Mastering Physical Cluster Replication for Disaster Recovery with CockroachDB

In today's data-driven world, the continuity of database operations is not just a technical requirement; it's a cornerstone of business success. For applications built on CockroachDB, the inherent resilience provided by its distributed architecture and Raft replication offers a strong foundation for high availability.

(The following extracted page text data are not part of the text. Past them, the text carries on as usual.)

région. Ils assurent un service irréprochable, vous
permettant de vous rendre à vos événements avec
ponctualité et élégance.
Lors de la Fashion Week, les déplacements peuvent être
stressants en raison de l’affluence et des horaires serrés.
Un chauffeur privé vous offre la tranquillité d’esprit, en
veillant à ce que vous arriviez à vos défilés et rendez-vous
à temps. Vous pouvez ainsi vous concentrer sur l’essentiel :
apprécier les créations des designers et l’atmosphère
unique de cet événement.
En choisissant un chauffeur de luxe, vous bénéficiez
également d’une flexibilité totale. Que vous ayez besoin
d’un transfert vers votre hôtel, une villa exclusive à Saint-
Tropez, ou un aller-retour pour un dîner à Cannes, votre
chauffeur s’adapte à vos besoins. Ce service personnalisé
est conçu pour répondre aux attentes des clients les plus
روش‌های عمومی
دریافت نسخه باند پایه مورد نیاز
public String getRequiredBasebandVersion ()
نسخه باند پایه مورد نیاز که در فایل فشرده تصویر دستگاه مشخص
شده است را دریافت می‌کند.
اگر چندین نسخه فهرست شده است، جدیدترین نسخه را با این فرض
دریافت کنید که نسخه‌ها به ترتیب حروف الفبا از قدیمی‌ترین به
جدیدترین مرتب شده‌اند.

However, even with this robust fault tolerance, a comprehensive disaster recovery (DR) plan is essential to safeguard against unforeseen, large-scale incidents.

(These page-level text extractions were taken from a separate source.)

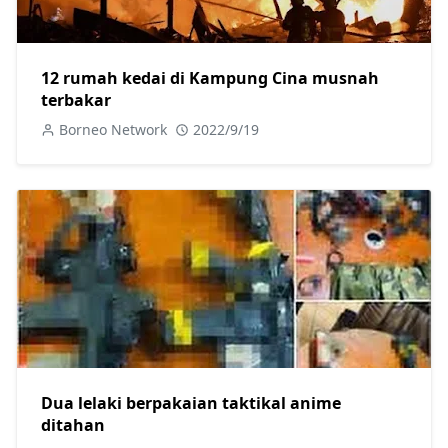
12 rumah kedai di Kampung Cina musnah
terbakar
Borneo Network
2022/9/19
Dua lelaki berpakaian taktikal anime
ditahan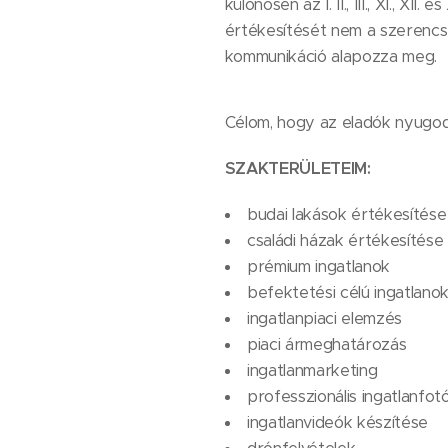
különösen az I. II., III., XI., X
értékesítését nem a szerencs
kommunikáció alapozza meg.
Célom, hogy az eladók nyugod
SZAKTERÜLETEIM:
budai lakások értékesítése
családi házak értékesítése
prémium ingatlanok
befektetési célú ingatlano
ingatlanpiaci elemzés
piaci ármeghatározás
ingatlanmarketing
professzionális ingatlanfot
ingatlanvideók készítése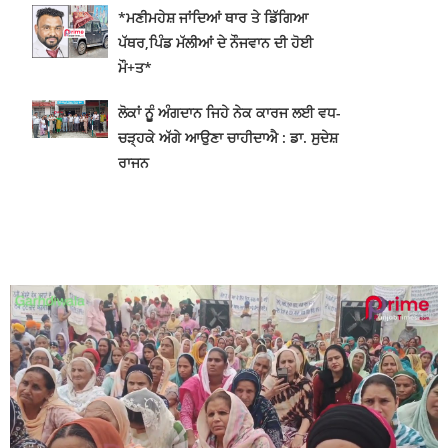
*ਮਣੀਮਹੇਸ਼ ਜਾਂਦਿਆਂ ਥਾਰ ਤੇ ਡਿੱਗਿਆ
ਪੱਥਰ,ਪਿੰਡ ਮੱਲੀਆਂ ਦੇ ਨੌਜਵਾਨ ਦੀ ਹੋਈ
ਮੌ+ਤ*
ਲੋਕਾਂ ਨੂੂੰ ਅੰਗਦਾਨ ਜਿਹੇ ਨੇਕ ਕਾਰਜ ਲਈ ਵਧ-
ਚੜ੍ਹਕੇ ਅੱਗੇ ਆਉਣਾ ਚਾਹੀਦਾਐ : ਡਾ. ਸੁਦੇਸ਼
ਰਾਜਨ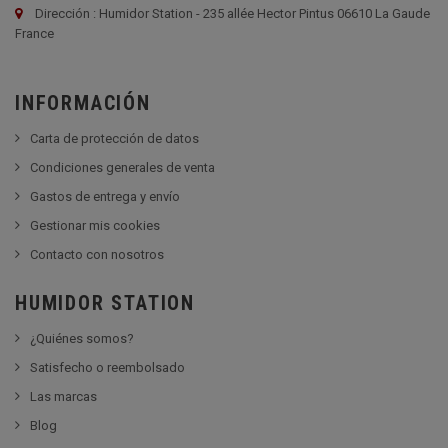
Dirección : Humidor Station - 235 allée Hector Pintus 06610 La Gaude
France
INFORMACIÓN
Carta de protección de datos
Condiciones generales de venta
Gastos de entrega y envío
Gestionar mis cookies
Contacto con nosotros
HUMIDOR STATION
¿Quiénes somos?
Satisfecho o reembolsado
Las marcas
Blog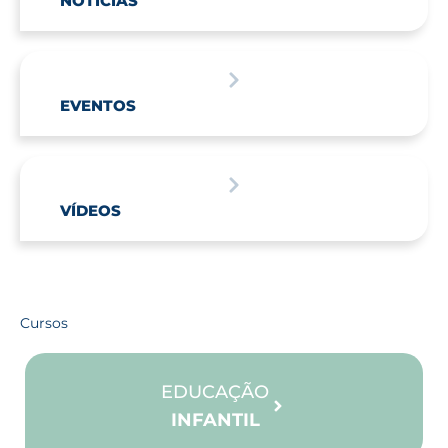
NOTÍCIAS
EVENTOS
VÍDEOS
Cursos
EDUCAÇÃO
INFANTIL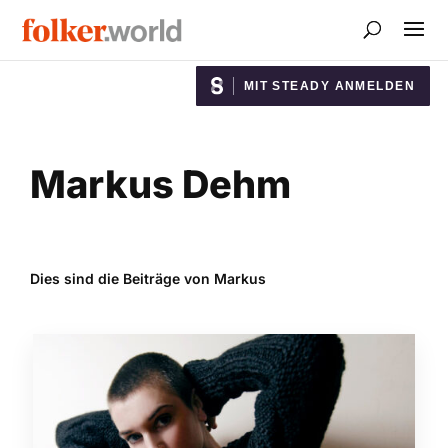
MIT STEADY ANMELDEN
Markus Dehm
Dies sind die Beiträge von Markus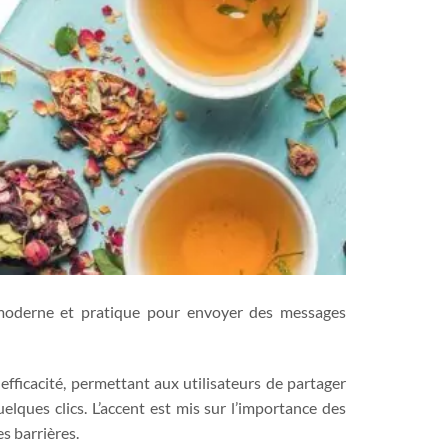
 moderne et pratique pour envoyer des messages
 efficacité, permettant aux utilisateurs de partager
ues clics. L’accent est mis sur l’importance des
es barrières.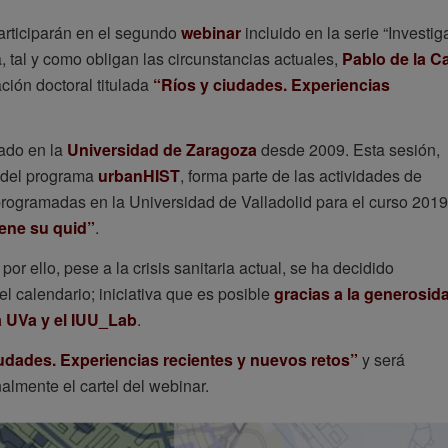
participarán en el segundo
webinar
incluido en la serie “Investig
, tal y como obligan las circunstancias actuales,
Pablo de la Ca
ción doctoral titulada
“Ríos y ciudades. Experiencias
iado en la
Universidad de Zaragoza
desde 2009. Esta sesión,
 del programa
urbanHIST
, forma parte de las actividades de
rogramadas en la Universidad de Valladolid para el curso 2019
iene su quid”
.
or ello, pese a la crisis sanitaria actual, se ha decidido
l calendario; iniciativa que es posible
gracias a la generosid
a UVa y el IUU_Lab
.
udades. Experiencias recientes y nuevos retos”
y será
almente el cartel del webinar.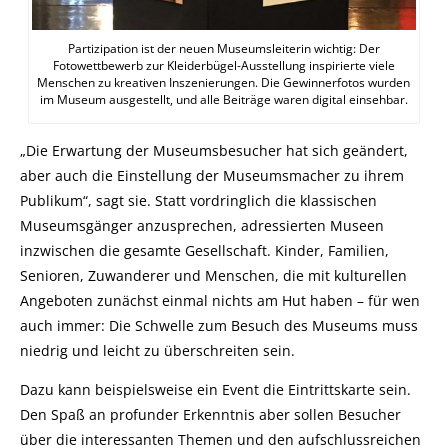
Partizipation ist der neuen Museumsleiterin wichtig: Der
Fotowettbewerb zur Kleiderbügel-Ausstellung inspirierte viele
Menschen zu kreativen Inszenierungen. Die Gewinnerfotos wurden
im Museum ausgestellt, und alle Beiträge waren digital einsehbar.
„Die Erwartung der Museumsbesucher hat sich geändert,
aber auch die Einstellung der Museumsmacher zu ihrem
Publikum“, sagt sie. Statt vordringlich die klassischen
Museumsgänger anzusprechen, adressierten Museen
inzwischen die gesamte Gesellschaft. Kinder, Familien,
Senioren, Zuwanderer und Menschen, die mit kulturellen
Angeboten zunächst einmal nichts am Hut haben – für wen
auch immer: Die Schwelle zum Besuch des Museums muss
niedrig und leicht zu überschreiten sein.
Dazu kann beispielsweise ein Event die Eintrittskarte sein.
Den Spaß an profunder Erkenntnis aber sollen Besucher
über die interessanten Themen und den aufschlussreichen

This blog post explores CockroachDB's disaster recovery features, with a particular emphasis on the newly introduced Physical Cluster Replication (PCR) for cloud functionality version 25.3. We'll explore why a DR strategy is non-negotiable, compare different recovery approaches, and walk through the process of setting up and monitoring PCR specifically on CockroachDB Cloud.

The Imperative of a Disaster Recovery Strategy

While CockroachDB's native resilience makes disasters far less likely to happen by protecting against common failures like node, availability zone, and even regional outages, a DR plan addresses less common but higher-impact scenarios such as the loss of an entire cluster, data corruption, or human error. To formulate an effective DR strategy, it's crucial to understand two key metrics:

Recovery Point Objective (RPO): This defines the maximum acceptable amount of data loss, measured in time. A low RPO means you can only tolerate losing a small amount of data.
Recovery Time Objective (RTO): This specifies the maximum acceptable downtime for your database. A low RTO means your database must be back online quickly after an incident.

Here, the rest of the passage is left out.